Last week at User Wizard, we hosted a panel discussion on empathy, and its meaning for us as UX and CX professionals. Our guest, Stoilka Krasteva, along with a few other participants, including Susanne Schmidt-Rauch, shared insights from their research on the topic. In this article, we summarize the learnings from this extremely fruitful discussion.

Few subjects in UX generate as much controversy as empathy. Don't get me wrong, the UX community is filled with emotionally intelligent people who demonstrate a fair amount of empathy on a daily basis. However, many of us struggle with the seemingly abusive use of the word empathy and the distorted picture it creates of the UX skillset. Let me explain…

I am empathetic, hence I am a good fit for UX work

If you’re new to UX or you are considering a career transition into this field, you will for sure have encountered this term in countless job description, course curriculum, UX portfolio and of course as the initial step of the Design Thinking process. It is not surprising that you may assimilate it as one of, if not the most important attribute of a UX professional. By attribute, I refer to a character trait, a born capacity, that makes you stand out from other human beings.

There is however a huge issue with this term, coined as a UX skill: it is fundamentally incompatible.

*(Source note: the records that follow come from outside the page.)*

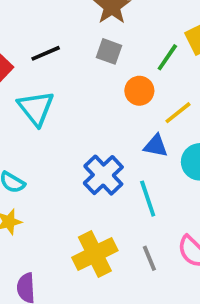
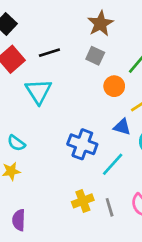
blue cross: (103, 175) -> (82, 144), turned -32
cyan line: (148, 199) -> (113, 164), turned 55
yellow cross: (95, 254) -> (83, 201), moved, size x0.7

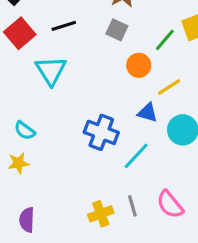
yellow cross: (83, 201) -> (101, 214), moved

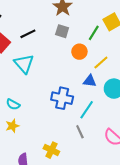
gray line: (132, 206) -> (80, 132), moved
yellow cross: (101, 214) -> (51, 150), moved, turned -35

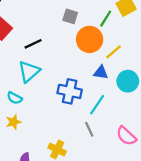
black line: (28, 34) -> (33, 44), moved
orange circle: (79, 52) -> (90, 39), size x1.5
cyan triangle: (24, 64) -> (29, 72), moved, turned 30

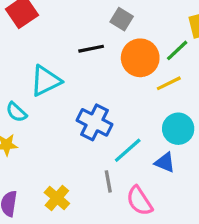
green line: (106, 19) -> (177, 50), moved
black line: (33, 44) -> (91, 49), moved
blue triangle: (101, 72) -> (165, 162), moved
pink semicircle: (126, 136) -> (139, 201), moved

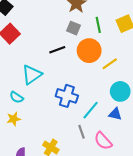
green line: (177, 50) -> (98, 25), moved, turned -49

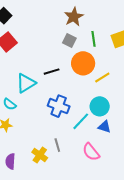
black line: (57, 50) -> (52, 72), moved
cyan circle: (120, 91) -> (100, 106), moved
gray line: (81, 132) -> (57, 145), moved

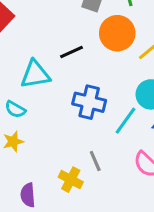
cyan triangle: (26, 83) -> (35, 74), turned 30

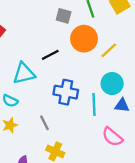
cyan line: (125, 121) -> (94, 104), turned -35
gray line: (95, 161) -> (44, 123), moved

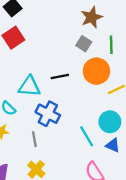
blue cross: (66, 92) -> (48, 114), moved
cyan line: (94, 104) -> (87, 136), turned -45

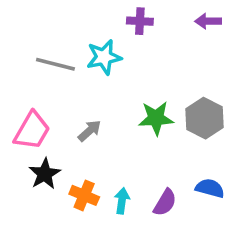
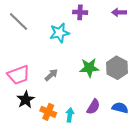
gray line: (55, 64) -> (18, 22), moved, turned 30
pink trapezoid: (32, 131) -> (18, 75), turned 40
purple semicircle: (165, 203) -> (93, 107), moved

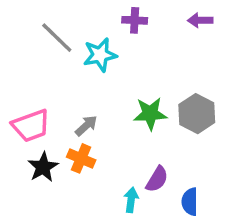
gray line: (18, 22) -> (57, 38), moved
blue semicircle: (120, 108) -> (190, 202), moved, turned -105
orange cross: (48, 112) -> (81, 158), moved
cyan arrow: (70, 115) -> (131, 200), moved

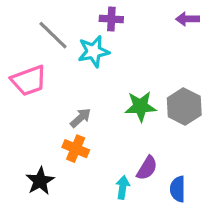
purple cross: (135, 20) -> (111, 19), moved
pink trapezoid: (31, 126) -> (29, 81), moved
black star: (43, 167) -> (40, 181), moved

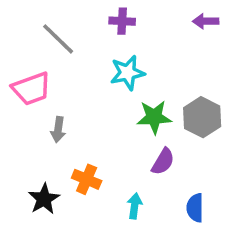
cyan star: (94, 51) -> (127, 73), moved
gray arrow: (81, 118) -> (58, 130), moved, turned 140
orange cross: (76, 149) -> (87, 179), moved
purple semicircle: (147, 168) -> (163, 162), moved

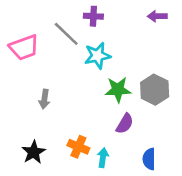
gray line: (58, 39) -> (66, 34), moved
pink trapezoid: (31, 89) -> (24, 47), moved
orange cross: (87, 179) -> (78, 147), moved

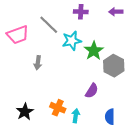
purple cross: (93, 16) -> (81, 12), moved
green star: (118, 90) -> (94, 51), moved, turned -30
gray arrow: (44, 99) -> (38, 63), moved

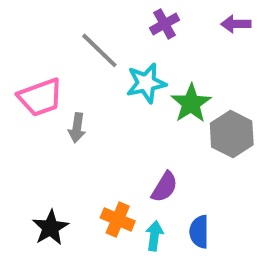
purple cross: (81, 12) -> (165, 24), turned -32
pink trapezoid: (18, 35) -> (40, 97), moved
purple semicircle: (92, 91) -> (165, 187), moved
blue semicircle: (110, 117) -> (199, 232), moved

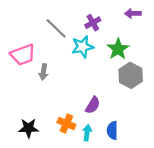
purple cross: (165, 24) -> (93, 23), moved
green star: (191, 103) -> (118, 49), moved
black star: (50, 228) -> (29, 128), turned 30

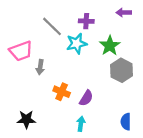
purple cross: (93, 23) -> (86, 21), turned 32
orange cross: (66, 124) -> (62, 92), moved
blue semicircle: (112, 130) -> (126, 122), moved

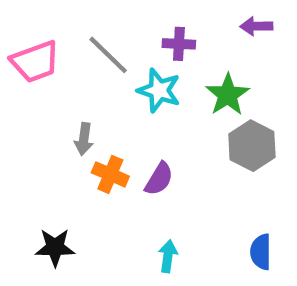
cyan star: (77, 44) -> (159, 90), turned 30
pink trapezoid: (21, 51) -> (35, 62), moved
orange cross: (62, 92) -> (110, 174), moved
purple semicircle: (86, 98) -> (159, 179), moved

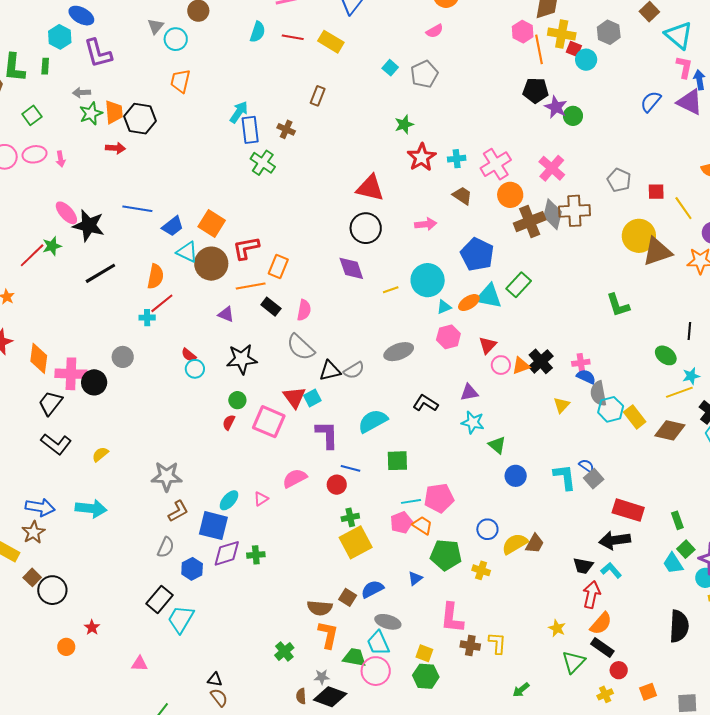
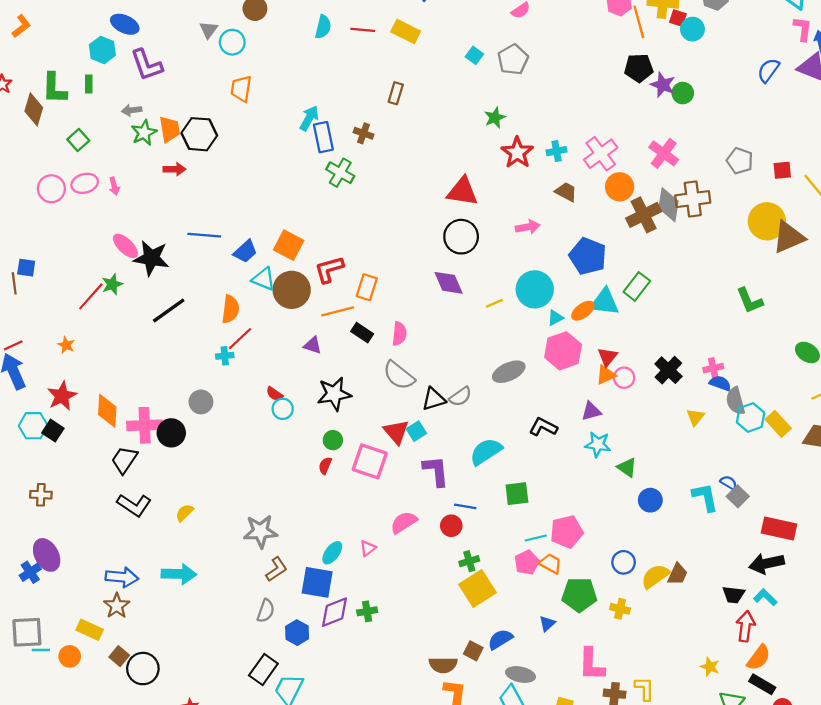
pink hexagon: (448, 337) -> (563, 351), size x1.4
orange triangle: (521, 366) -> (606, 375), moved

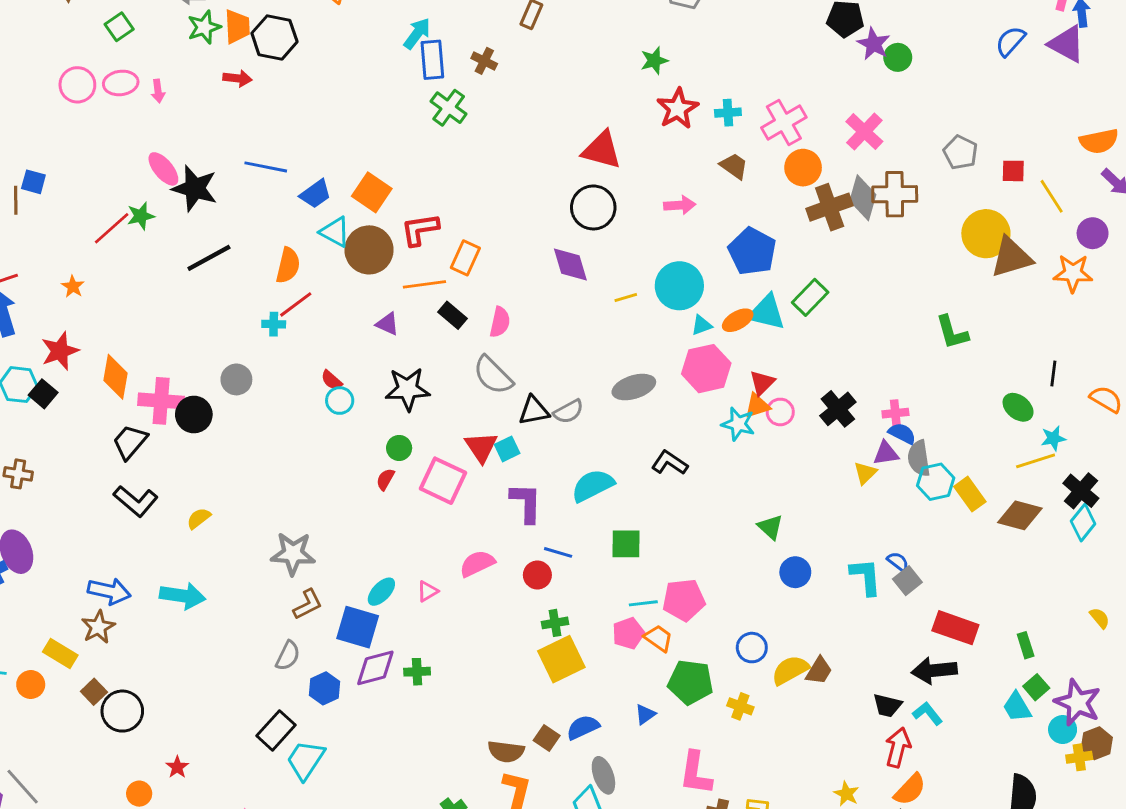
purple triangle: (591, 411) -> (886, 453), moved
cyan star: (598, 444) -> (738, 424), moved
gray ellipse: (520, 674) -> (603, 775), turned 52

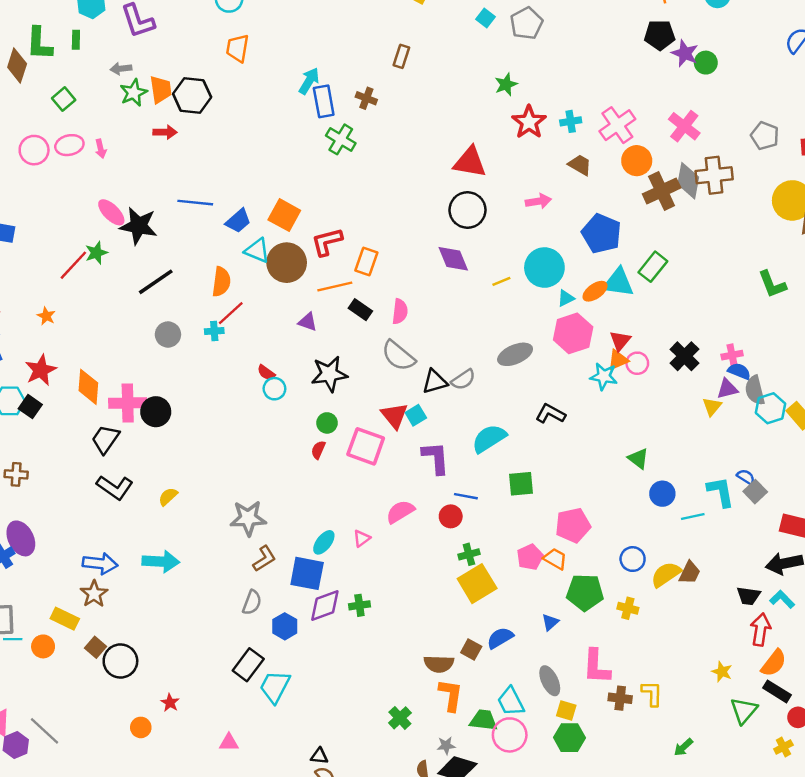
gray circle: (236, 379) -> (168, 335), moved
cyan line: (643, 603) -> (693, 516), moved
gray ellipse: (603, 775) -> (550, 681), moved

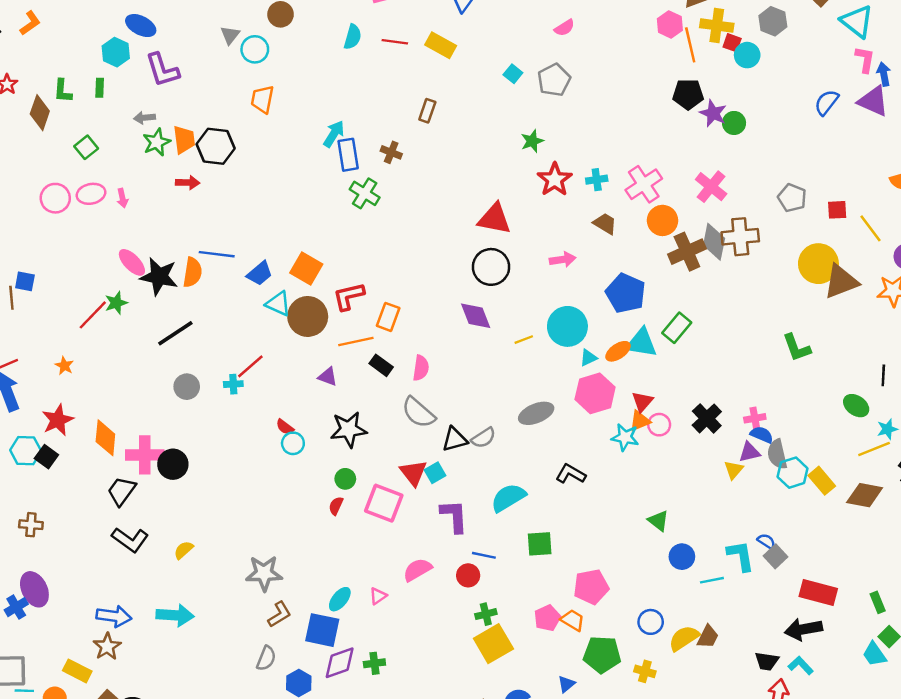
green L-shape: (39, 44) -> (63, 91), size x0.7
orange semicircle: (221, 282) -> (192, 272), moved

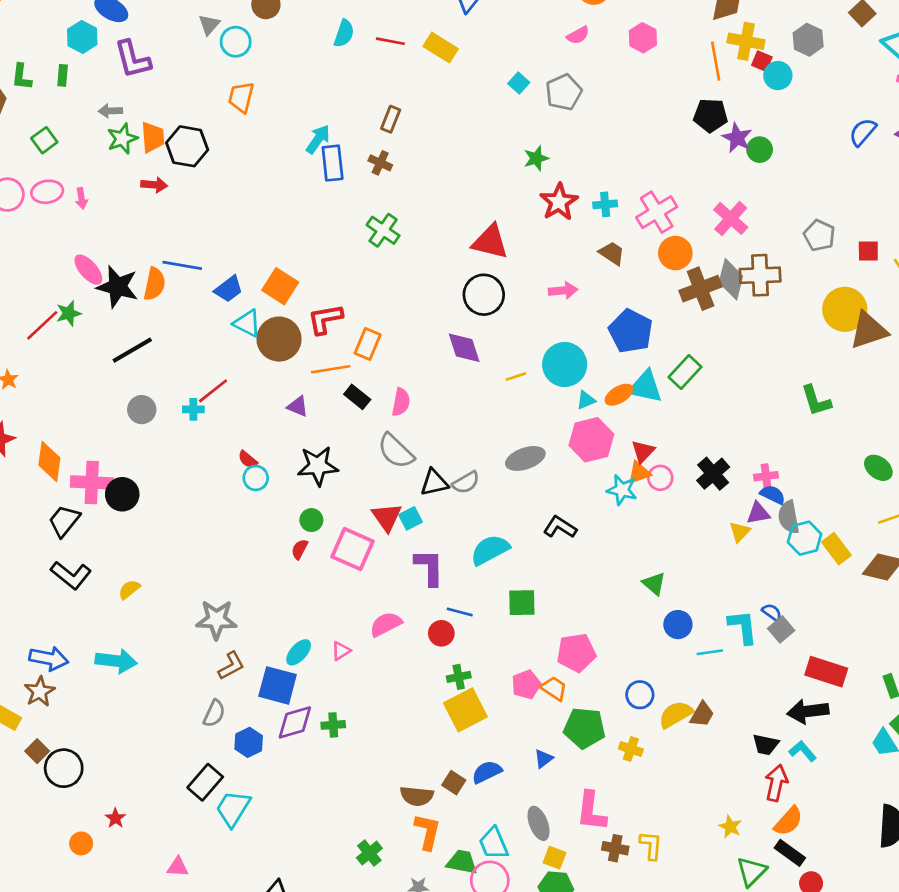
pink hexagon: (670, 24) -> (643, 38), moved
brown rectangle: (427, 111) -> (391, 119), moved
green cross: (365, 193) -> (383, 230), moved

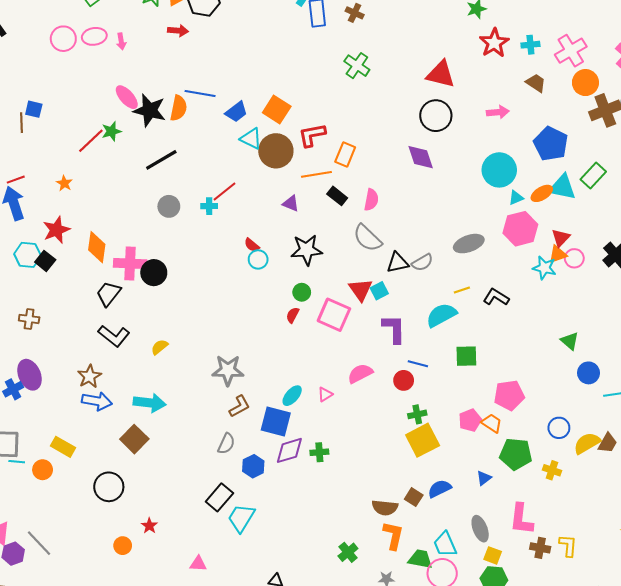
yellow line: (516, 377) -> (462, 290), moved
brown star: (40, 692) -> (89, 376), moved
brown square: (37, 751) -> (134, 439), moved, size x1.5

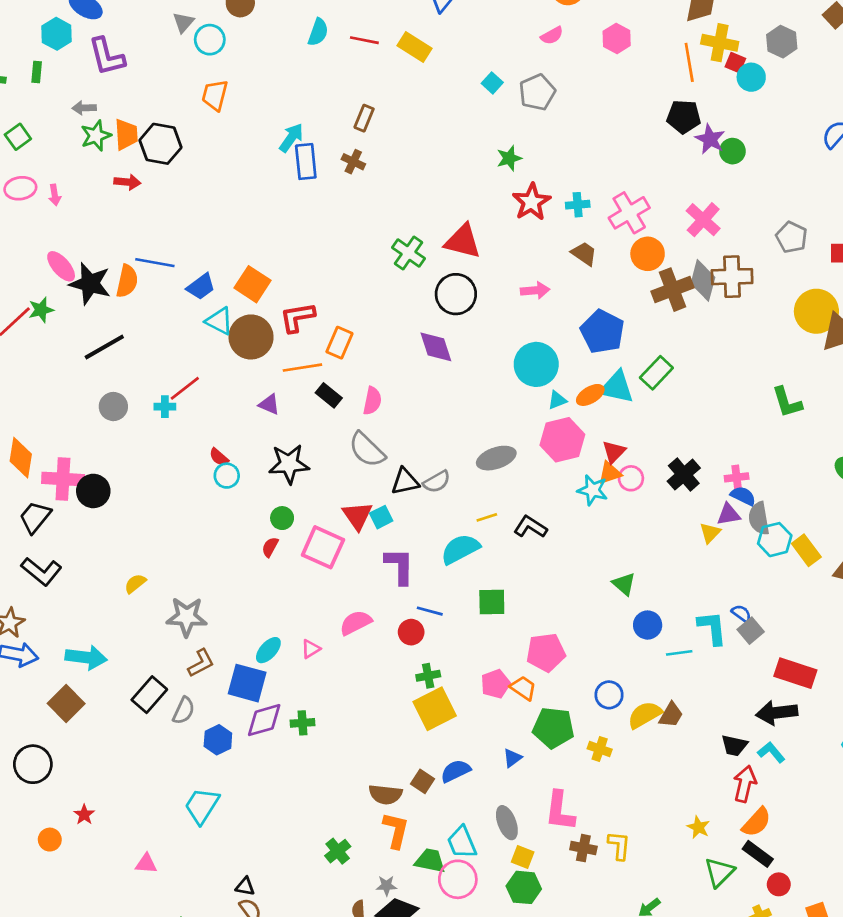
green cross: (357, 66) -> (408, 253), moved
yellow semicircle: (159, 347) -> (135, 584), moved
black rectangle: (219, 497) -> (149, 695), moved

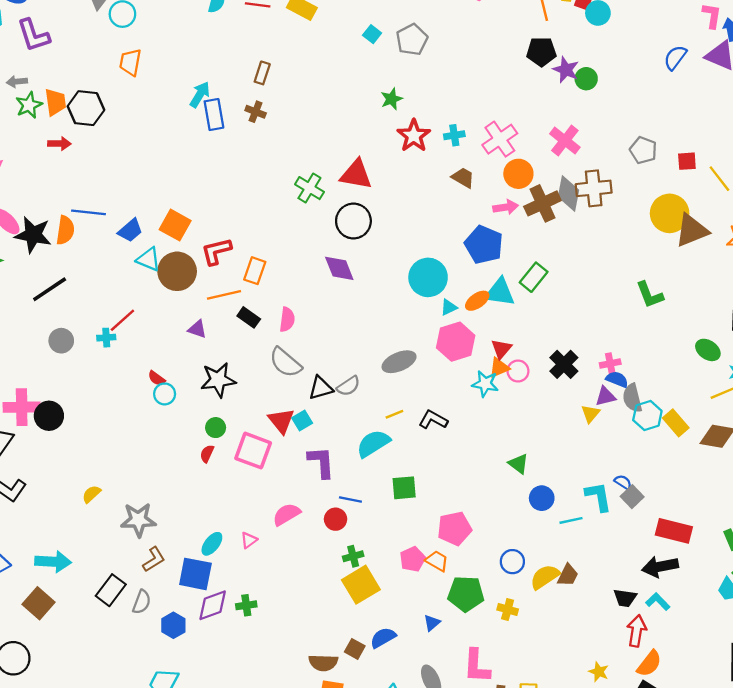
pink arrow: (535, 290) -> (506, 207), moved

To make my point, I would like to use the very definition of a skill, as we can find it in the Merriam-Webster dictionary: a skill is “the ability to use one's knowledge effectively and readily in execution or performance”. A skill (in a professional context) is something learned, trained, acquired, and not something one is born with. Furthermore, a skill can be demonstrated, applied, and often certified.

Now if you look-up the very definition of empathy in this dictionary, you will find that empathy, “was modeled on sympathy; it was coined in the early 20th century as a translation of the German Einfühlung (“feeling-in” or “feeling into”). First applied in contexts of philosophy, aesthetics, and psychology, empathy continues to have technical use in those fields that sympathy does not.”

As such, empathy refers to your ability, on an emotional level, to share the experience of another person. This may describe pretty well what you expect your role as a UXer to be: in fact, are we not supposed to understand what users of a product “feel, say and do”, as the famous UX artifact “empathy map” displays?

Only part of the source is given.